Lo primero que sus ojos vislumbraron fueron que Carla estaba sentada con la espalda apoyada contra la pared y la cabeza inclinada hacia atrás con los párpados caídos mientras que su sospechoso se inclinaba sobre las barras de hierro dentro de su celda
-¡Carla!.-Dijo Marco desenfundando su pistola
-Mierda.-Dijo el sospechoso. En ese momento Carla abrió los ojos de golpe y recorrió los rostros presentes allí antes de levantarse de un salto
-¿Qué pasa?
-¿Estás bien?, ¿te ha hecho algo?.-Dijo él
-Estoy bien, ¿por qué no debería estarlo?.-Dijo ella dando un paso hacia atrás cuándo él elevó los brazos hacia ella
-¡Has desaparecido!.-Bramó él.-¿Sabes lo que pensado?, ¿lo qué se me ha pasado por la cabeza?. ¡Maldita sea!. Recibiste esa carta esta mañana y de repente ya no estabas...

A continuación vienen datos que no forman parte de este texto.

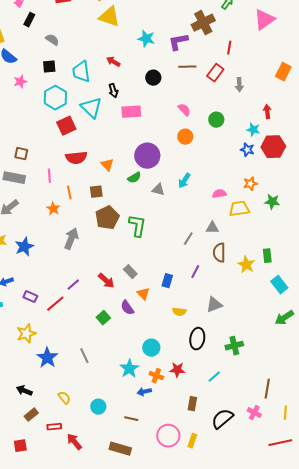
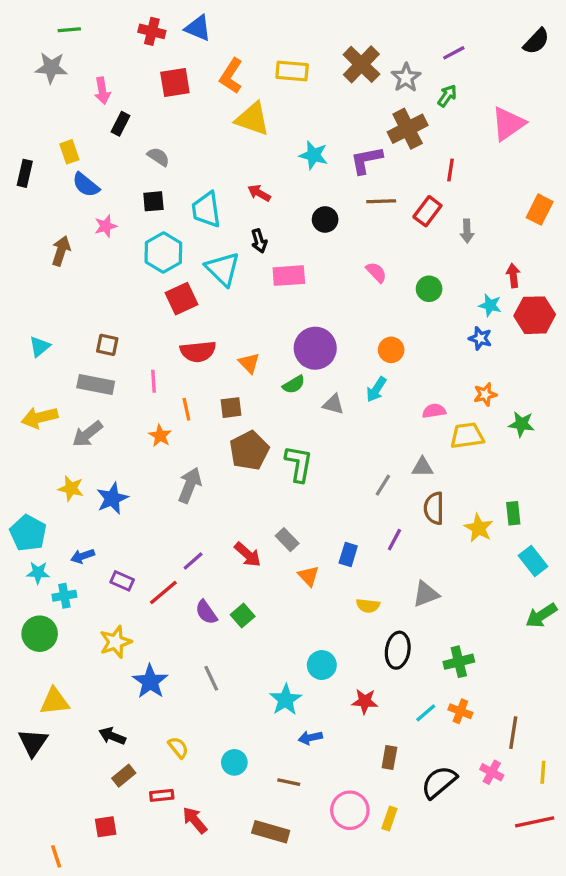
orange circle: (185, 137) -> (391, 350), moved
red hexagon: (273, 147) -> (535, 315), moved
purple semicircle: (127, 308) -> (206, 612), moved
orange cross: (156, 376) -> (460, 711), moved

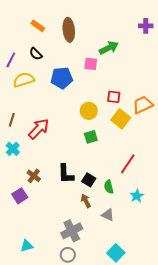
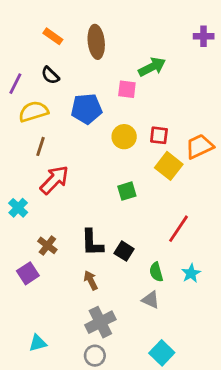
yellow circle: (89, 111) -> (124, 137), moved
brown line: (12, 120) -> (40, 146), moved
green semicircle: (109, 187) -> (156, 272), moved
brown arrow: (86, 201) -> (91, 280), moved

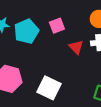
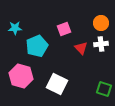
cyan pentagon: (26, 31) -> (37, 46), moved

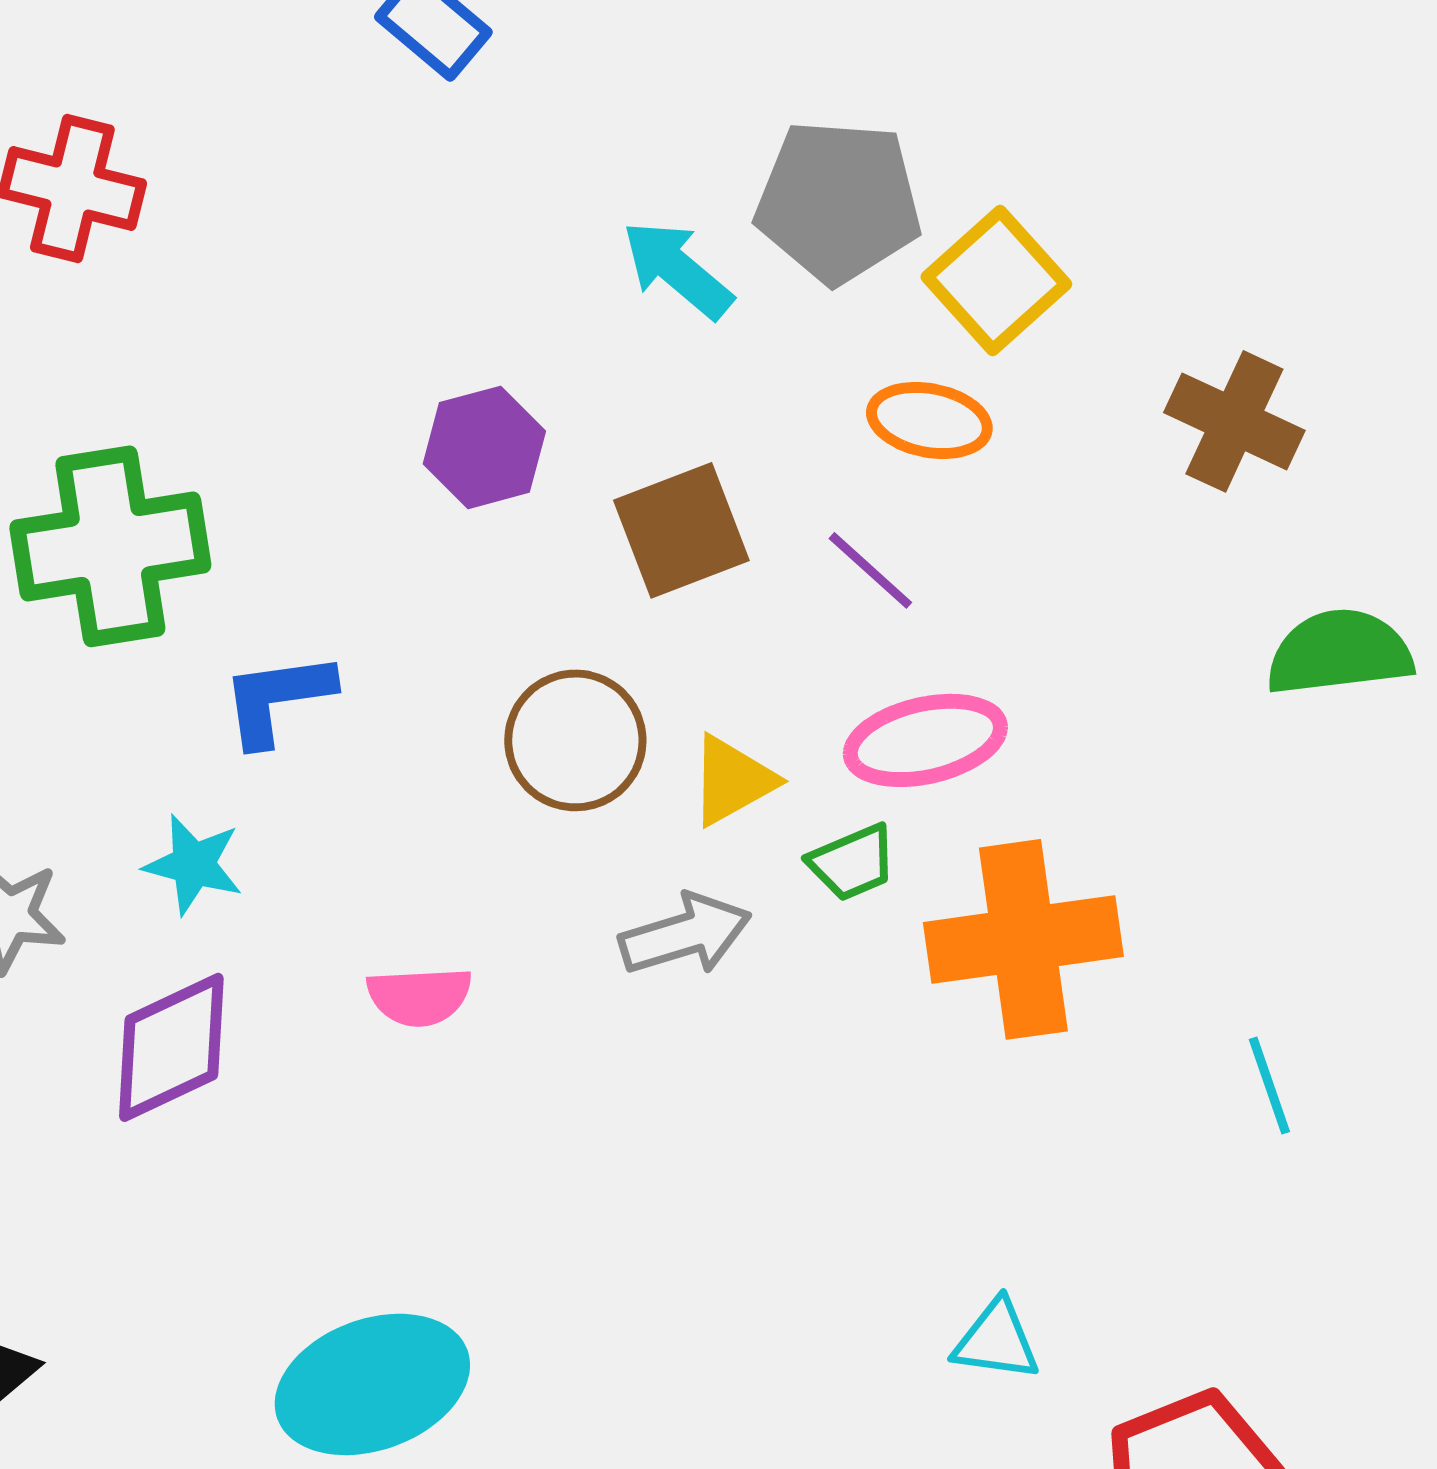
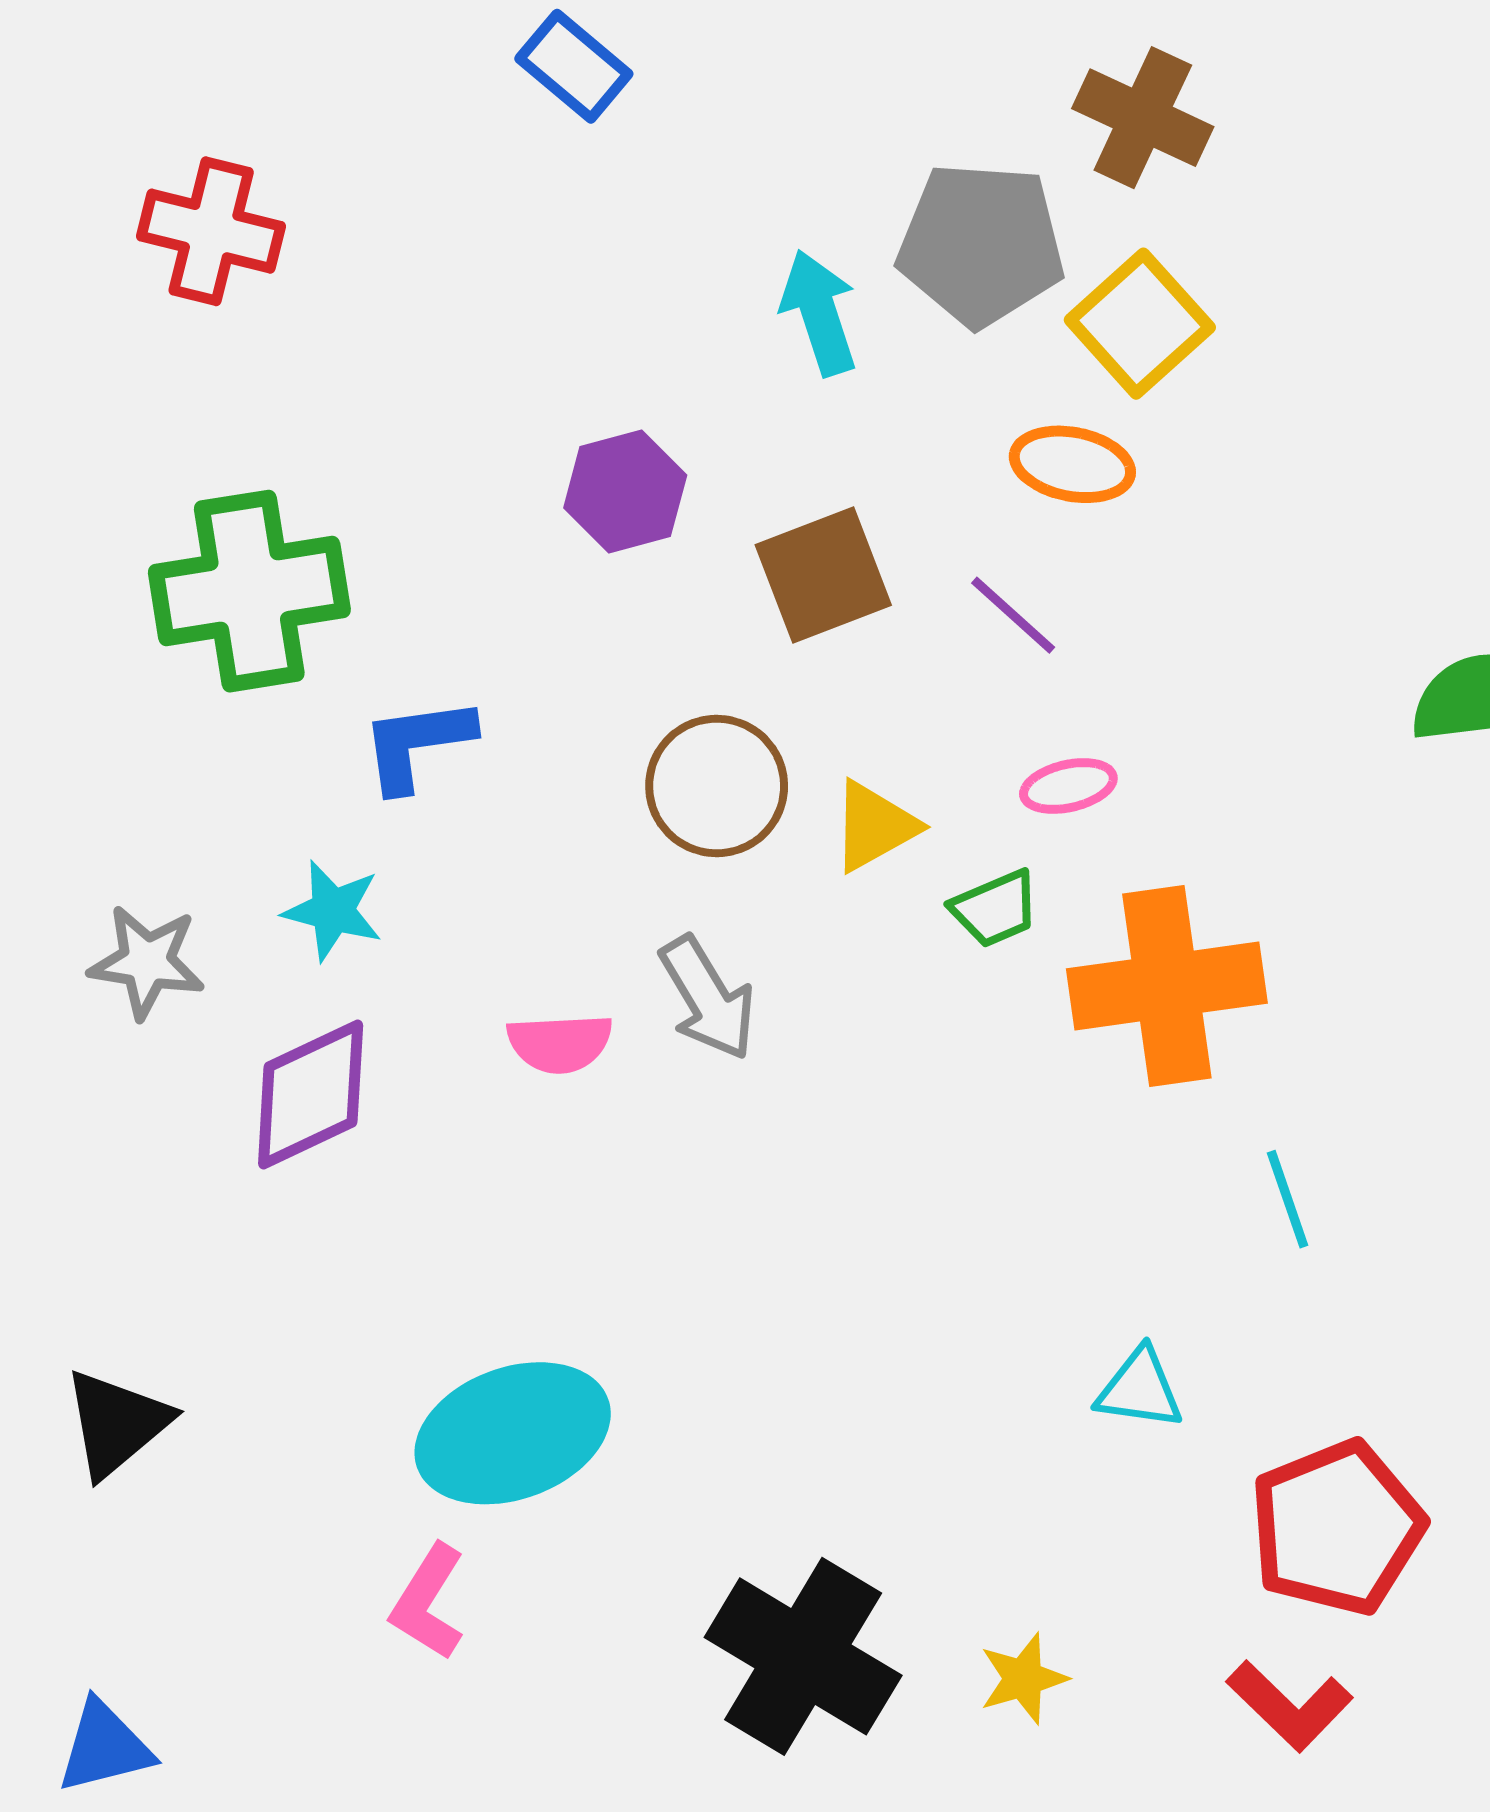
cyan arrow: (677, 269) -> (819, 313), turned 32
brown cross: (1234, 421) -> (1143, 118), moved
pink ellipse: (925, 740) -> (1068, 786), size x0.6
gray arrow: (685, 934) -> (708, 998), moved, turned 76
cyan line: (1269, 1085) -> (1288, 1199), moved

-He estado aquí todo el tiempo.-Dijo con tono frío
-Para repetir el interrogatorio o preguntarle algo más debe ser en la sala de interrogatorios.-Dijo David en tono conciliador
-No le estaba interrogando.-Exclamó ella.-Solo hablaba con él.-Dijo señalando al hombre que había retrocedido hasta el fondo de la habitación
-¡No puedes hablar.-La palabra salió como un insulto de los labios de Marco.-Con los sospechosos!
-Está bien.-Dijo ella pasando a su lado a toda velocidad
-Carla.-Susurró Marco
-¡¿Qué?!.-Gritó ella girándose hacia él. Todos los sentimientos que había conseguido calmar durante esa hora bullendo de nuevo.- Estoy bien, ya lo ves. A partir de ahora me quedaré a tu vista para que no tengas que estar preocupándote porque tus jefes te echen la bronca por haber perdido a la nueva, ya no te traeré más problemas.-Dijo cerrando la puerta de las escaleras con un portazo
-Déjala pensar.-Susurró el inspector Gómez
-Y una mierda.-Marco corrió detrás de ella hasta conseguir alcanzarla a mitad de las escaleras.-¡Carla!.-Dijo cerrando la mano sobre su muñeca y obligandola a girar
-¿Qué quieres Marco?.-Dijo ella
-Estaba preocupado por ti
-Estabas preocupado por perder a una agente.-Replicó ella. Marco no sabía dónde empezaba la diferencia pero al parecer para ella era demasiado importante
-Estaba preocupado por ti, por Carla y no por la agente Molina.-Dijo él. Sus pensamientos vagaron a que Carla podría haber sido perfectamente inspectora y probablemente llevar su propio equipo especial, sin embargo no lo había hecho, y eso no tenía nada que ver con su accidente porque de seguro le habrían dado la oportunidad mucho antes
-Gracias.-Dijo ella secándola de sus ensoñaciones. Sus ojos brillaban pero su expresión se mantenía tensa, como si se estuviera negando a derramar una sola lágrima
-No entiendo que es tan importante.-Susurró él confundido

-Yo si, y es lo que importa.-Dijo ella con una sonrisa brillante.